→ **Exercise brief**
Copy the data verbatim and leave out every picture.

-- Opening Marker --

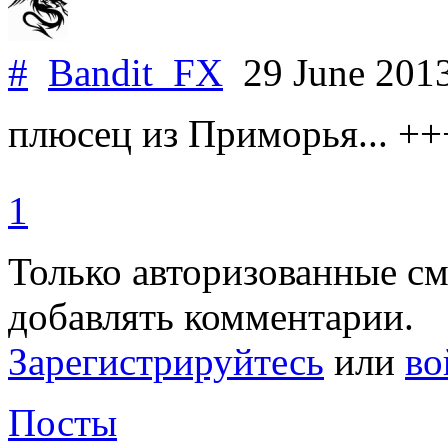
#
Bandit_FX
29 June 201
плюсец из Приморья... +
1
Только авторизованные с
добавлять комментарии.
Зарегистрируйтесь
или
во
Посты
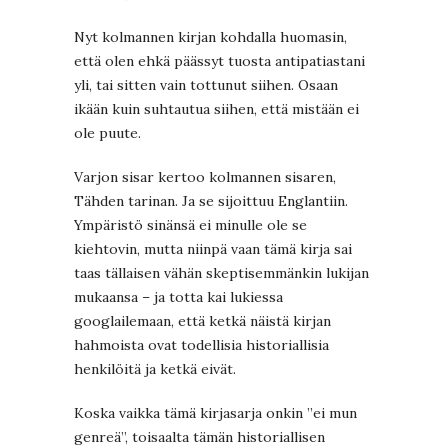
Nyt kolmannen kirjan kohdalla huomasin,
että olen ehkä päässyt tuosta antipatiastani
yli, tai sitten vain tottunut siihen. Osaan
ikään kuin suhtautua siihen, että mistään ei
ole puute.
Varjon sisar kertoo kolmannen sisaren,
Tähden tarinan. Ja se sijoittuu Englantiin.
Ympäristö sinänsä ei minulle ole se
kiehtovin, mutta niinpä vaan tämä kirja sai
taas tällaisen vähän skeptisemmänkin lukijan
mukaansa – ja totta kai lukiessa
googlailemaan, että ketkä näistä kirjan
hahmoista ovat todellisia historiallisia
henkilöitä ja ketkä eivät.
Koska vaikka tämä kirjasarja onkin ”ei mun
genreä”, toisaalta tämän historiallisen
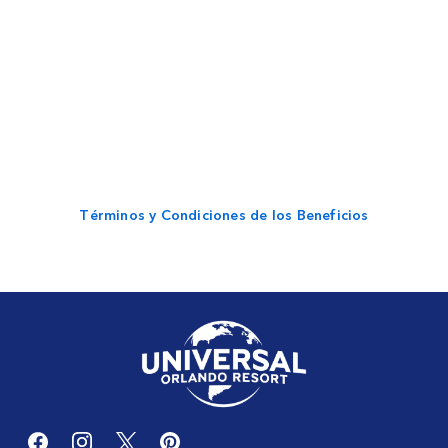
Términos y Condiciones de los Beneficios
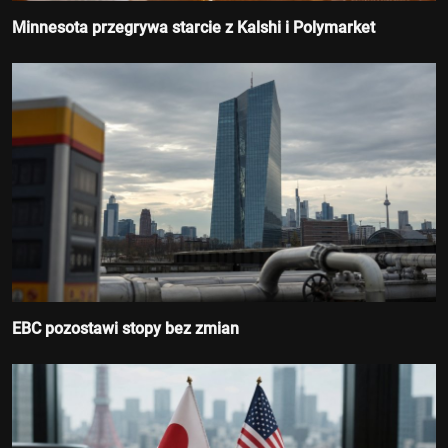
Minnesota przegrywa starcie z Kalshi i Polymarket
EBC pozostawi stopy bez zmian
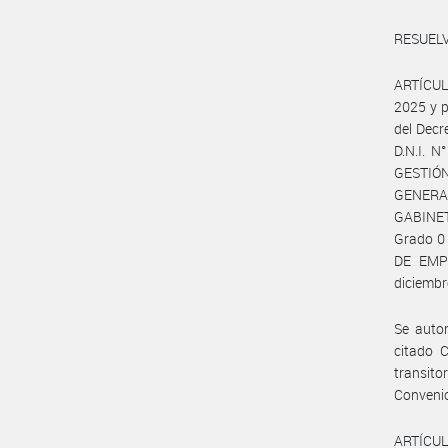
RESUELV
ARTÍCULO
2025 y p
del Decr
D.N.I. 
GESTIÓ
GENERAL
GABINET
Grado 0 
DE EMPL
diciembr
Se autor
citado C
transito
Conveni
ARTÍCULO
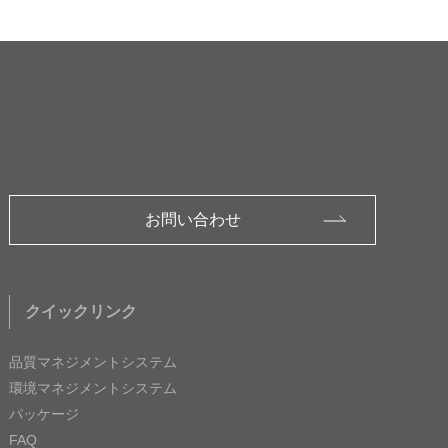
お問い合わせ
クイックリンク
品質マネジメントシステム
環境マネジメントシステム
パッケージ
FAQ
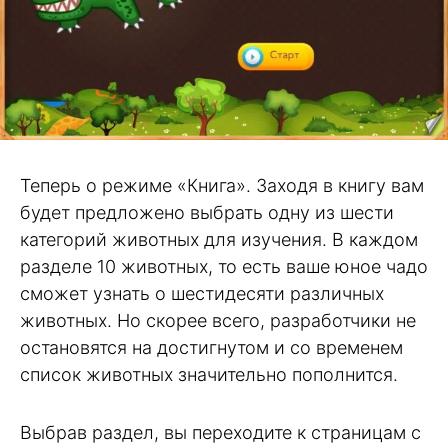
Теперь о режиме «Книга». Заходя в книгу вам
будет предложено выбрать одну из шести
категорий животных для изучения. В каждом
разделе 10 животных, то есть ваше юное чадо
сможет узнать о шестидесяти различных
животных. Но скорее всего, разработчики не
остановятся на достигнутом и со временем
список животных значительно пополнится.
Выбрав раздел, вы переходите к страницам с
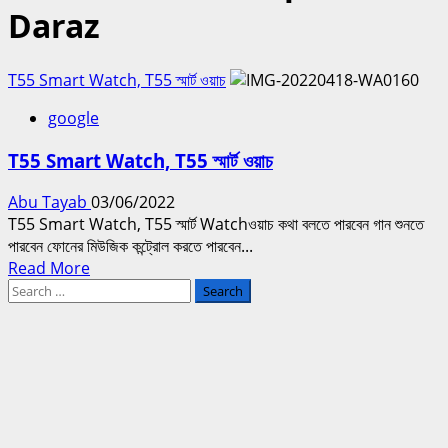
Daraz
T55 Smart Watch, T55 স্মার্ট ওয়াচ
google
T55 Smart Watch, T55 স্মার্ট ওয়াচ
Abu Tayab
03/06/2022
T55 Smart Watch, T55 স্মার্ট Watchওয়াচ কথা বলতে পারবেন গান শুনতে
পারবেন ফোনের মিউজিক কন্ট্রোল করতে পারবেন...
Read
Read More
Search
more
for:
about
T55
Smart
Watch,
T55
স্মার্ট
ওয়াচ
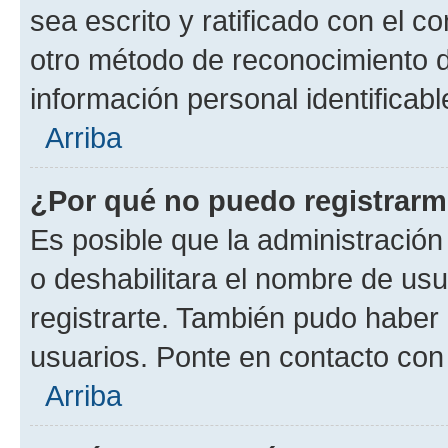
sea escrito y ratificado con el 
otro método de reconocimiento de
información personal identificab
Arriba
¿Por qué no puedo registrar
Es posible que la administración
o deshabilitara el nombre de usu
registrarte. También pudo haber 
usuarios. Ponte en contacto con 
Arriba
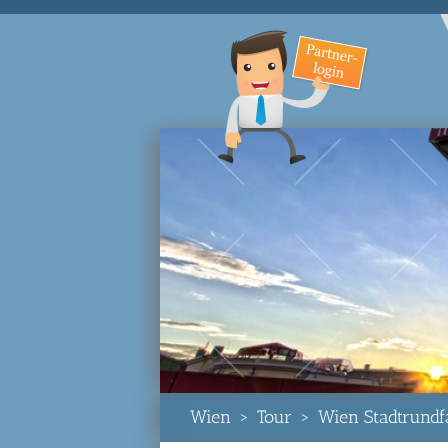
Wien
>
Tour
>
Wien Stadtrundf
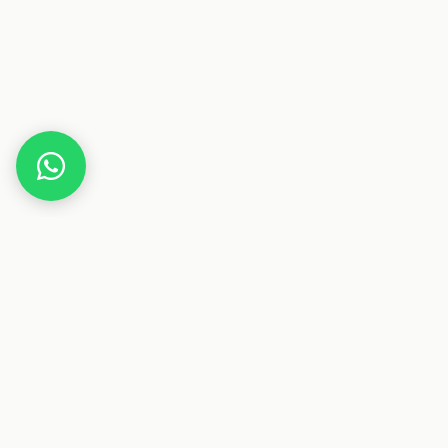
Home
Deals
Haus & Garten
Bestway Fast-Set Aufstellpool mit Filterpumpe
Dieser Beitrag enthält Affiliate-Links. Wenn du über einen
dieser Links etwas kaufst, erhalten wir eine Provision. Für
dich ändert sich der Preis nicht.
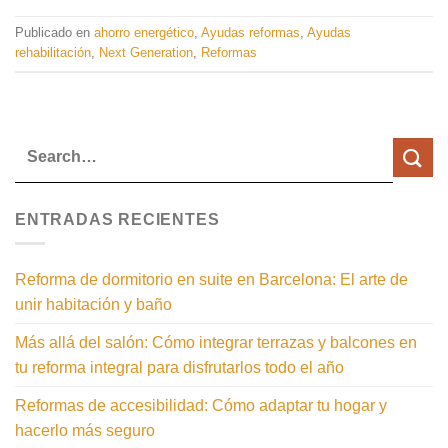
Publicado en
ahorro energético
,
Ayudas reformas
,
Ayudas
rehabilitación
,
Next Generation
,
Reformas
ENTRADAS RECIENTES
Reforma de dormitorio en suite en Barcelona: El arte de
unir habitación y baño
Más allá del salón: Cómo integrar terrazas y balcones en
tu reforma integral para disfrutarlos todo el año
Reformas de accesibilidad: Cómo adaptar tu hogar y
hacerlo más seguro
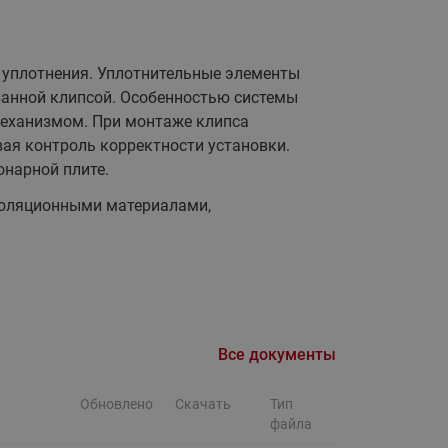
Ридан
ления
 уплотнения. Уплотнительные элементы
С
ванной клипсой. Особенностью системы
ые
Трубопроводная арматура
еханизмом. При монтаже клипса
вая контроль корректности установки.
Стальные краны запорно-
нарной плите.
регулирующие Ридан
нкты
ра
Стальные краны шаровые
оляционными материалами,
запорные Ридан
Привод электрический АМВ
для шаровых кранов RJIP
Premium (Премиум)
Показать все
Краны шаровые чугунные
Все документы
Ридан
тоты
Латунные краны шаровые
Обновлено
Скачать
Тип
ы
запорные Ридан (код
файла
065B83xxR)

-- Closing Marker --

→ **Response below**
#
Bandit_FX
29 June 201
плюсец из Приморья... +
1
Только авторизованные с
добавлять комментарии.
Зарегистрируйтесь
или
во
Посты
Nyt kolmannen kirjan kohdalla huomasin,
että olen ehkä päässyt tuosta antipatiastani
yli, tai sitten vain tottunut siihen. Osaan
ikään kuin suhtautua siihen, että mistään ei
ole puute.
Varjon sisar kertoo kolmannen sisaren,
Tähden tarinan. Ja se sijoittuu Englantiin.
Ympäristö sinänsä ei minulle ole se
kiehtovin, mutta niinpä vaan tämä kirja sai
taas tällaisen vähän skeptisemmänkin lukijan
mukaansa – ja totta kai lukiessa
googlailemaan, että ketkä näistä kirjan
hahmoista ovat todellisia historiallisia
henkilöitä ja ketkä eivät.
Koska vaikka tämä kirjasarja onkin ”ei mun
genreä”, toisaalta tämän historiallisen
Términos y Condiciones de los Beneficios
Minnesota przegrywa starcie z Kalshi i Polymarket
EBC pozostawi stopy bez zmian
RESUELV
ARTÍCULO
2025 y p
del Decr
D.N.I. 
GESTIÓ
GENERAL
GABINET
Grado 0 
DE EMPL
diciembr
Se autor
citado C
transito
Conveni
ARTÍCULO
お問い合わせ
クイックリンク
品質マネジメントシステム
環境マネジメントシステム
パッケージ
FAQ
Теперь о режиме «Книга». Заходя в книгу вам
будет предложено выбрать одну из шести
категорий животных для изучения. В каждом
разделе 10 животных, то есть ваше юное чадо
сможет узнать о шестидесяти различных
животных. Но скорее всего, разработчики не
остановятся на достигнутом и со временем
список животных значительно пополнится.
Выбрав раздел, вы переходите к страницам с
Daraz
T55 Smart Watch, T55 স্মার্ট ওয়াচ
google
T55 Smart Watch, T55 স্মার্ট ওয়াচ
Abu Tayab
03/06/2022
T55 Smart Watch, T55 স্মার্ট Watchওয়াচ কথা বলতে পারবেন গান শুনতে
পারবেন ফোনের মিউজিক কন্ট্রোল করতে পারবেন...
Read
Read More
Search
more
for:
about
T55
Smart
Watch,
T55
স্মার্ট
ওয়াচ
sea escrito y ratificado con el 
otro método de reconocimiento de
información personal identificab
Arriba
¿Por qué no puedo registrar
Es posible que la administración
o deshabilitara el nombre de usu
registrarte. También pudo haber 
usuarios. Ponte en contacto con 
Arriba
Wien
>
Tour
>
Wien Stadtrundf
Home
Deals
Haus & Garten
Bestway Fast-Set Aufstellpool mit Filterpumpe
Dieser Beitrag enthält Affiliate-Links. Wenn du über einen
dieser Links etwas kaufst, erhalten wir eine Provision. Für
dich ändert sich der Preis nicht.
Publicado en
ahorro energético
,
Ayudas reformas
,
Ayudas
rehabilitación
,
Next Generation
,
Reformas
ENTRADAS RECIENTES
Reforma de dormitorio en suite en Barcelona: El arte de
unir habitación y baño
Más allá del salón: Cómo integrar terrazas y balcones en
tu reforma integral para disfrutarlos todo el año
Reformas de accesibilidad: Cómo adaptar tu hogar y
hacerlo más seguro
Ридан
ления
 уплотнения. Уплотнительные элементы
С
ванной клипсой. Особенностью системы
ые
Трубопроводная арматура
еханизмом. При монтаже клипса
вая контроль корректности установки.
Стальные краны запорно-
нарной плите.
регулирующие Ридан
нкты
ра
Стальные краны шаровые
оляционными материалами,
запорные Ридан
Привод электрический АМВ
для шаровых кранов RJIP
Premium (Премиум)
Показать все
Краны шаровые чугунные
Все документы
Ридан
тоты
Латунные краны шаровые
Обновлено
Скачать
Тип
ы
запорные Ридан (код
файла
065B83xxR)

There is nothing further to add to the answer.